Наступает долгая пауза, это привычное ощущение, которое должно успокаивать, но нет.

Мне не нравится эта тишина.

Мне понравилось смеяться.

И говорить. С кем-то, кроме самого себя. Не беседы в голове о том, что мог бы сказать, заговори кто-то со мной в действительности.

Этот парень говорил со мной.

А я отвечал.

— Почему ты наблюдаешь за мной? — задаю я вопрос до того, как струшу.

Он поднимает взгляд на меня, и наши глаза встречаются. Я пытаюсь не обращать внимания на то, как ухает желудок от зрительного контакта.

— А почему ты наблюдаешь за ним?

Задумываюсь над вопросом. Мне хочется ответить, но не могу сказать ему правды.

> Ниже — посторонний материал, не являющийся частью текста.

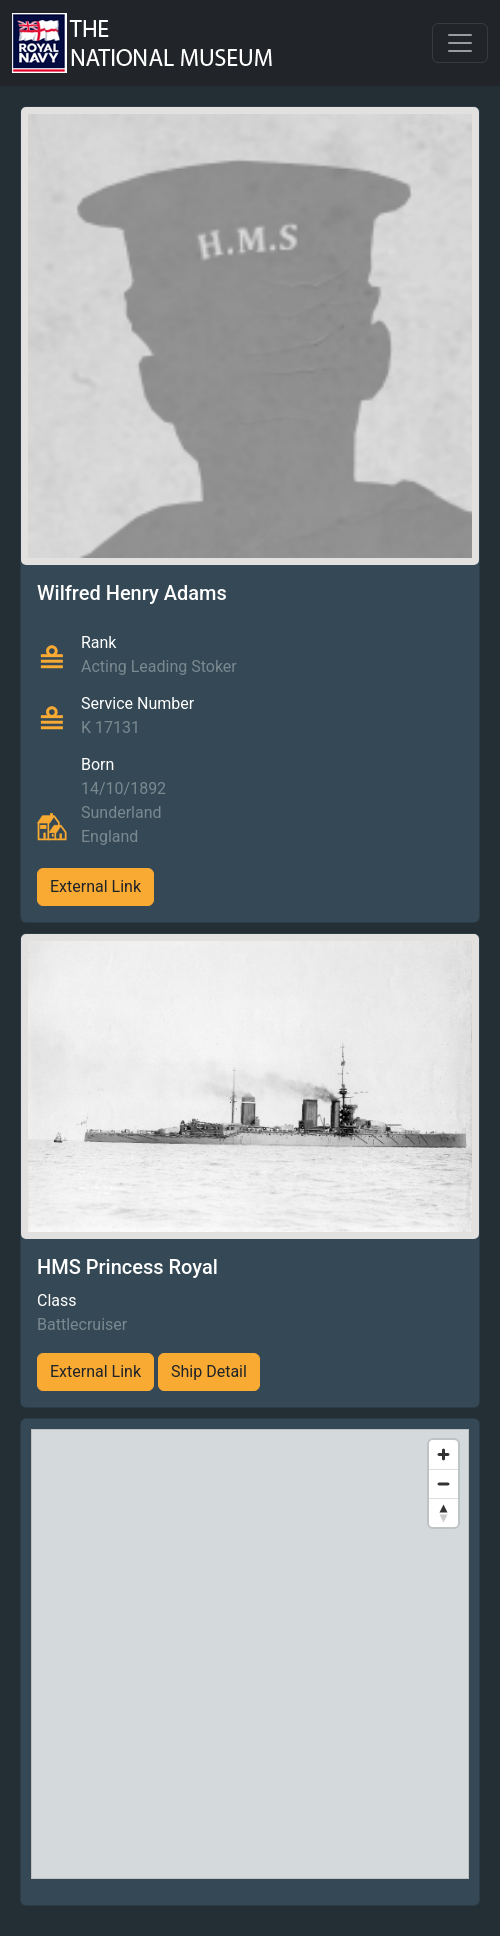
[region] (250, 1654)
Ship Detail (209, 1371)
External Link (95, 886)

Понимаете, из-за того, что, возможно, прозвучу, как сумасшедший.

Но опять-таки, может, я и есть сумасшедший.

Может, он уже в курсе этого.

— Я наблюдаю за ним, потому что нахожу его пленительным.

Он кивает.

— Но... Могу я задать тебе вопрос?

— Пожалуй.

— Тебя не беспокоит, что он не видит тебя в аналогичном свете?

— Нет.

Мой ответ удивляет его. Брови приподнимаются, а на лбу появляется морщинка.

— Почему нет?

— Потому что во мне нет ничего пленительного.

Наступает момент, когда вокруг, кажется, всё останавливается. Музыка и люди замолкают. От эспрессо бара не доносится ни звука. И это лишь усиливает скрежет его стула, когда он полностью разворачивается ко мне. Взгляд смягчается, но весь его вид напряжённый.

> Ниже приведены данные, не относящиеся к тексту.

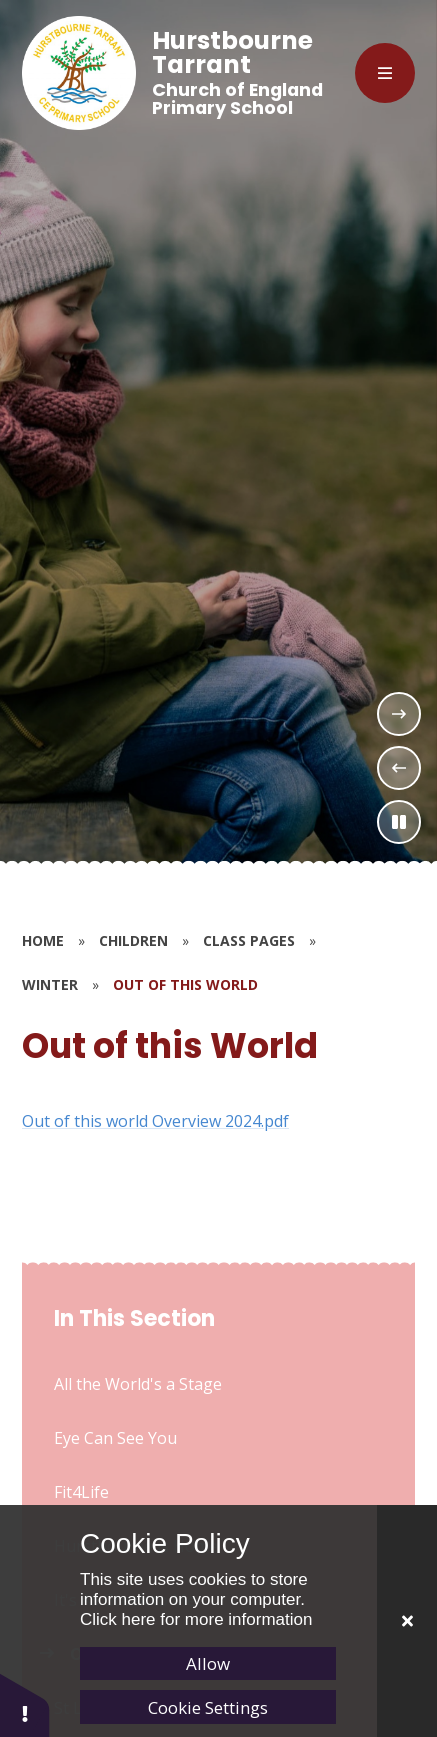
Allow (208, 1663)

— Ты ошибаешься, — говорит он мне с началом следующей песни. Это лишь белый шум на фоне его слов, которые до сих пор ищут дорожку внутрь моего сознания. — В тебе всё завораживает.

Не зная, что ему сказать, я просто сижу, краснея, как девственник за просмотром порно. Практически ожидаю услышать от него что-то, возможно, вопрос о моих мыслях, но он молчит. И от этого мне хочется узнать, что думает он.

И тогда меня осеняет, что никто из мужчин или парней раньше не называл меня завораживающим.

Ни разу.

Никогда.

Но он только что назвал.

Мне не удаётся подавить нахлынувший на меня восторг и... радость.

Да.

Именно так.

Я так рад, что он сказал это. И даже больше, что он так думает.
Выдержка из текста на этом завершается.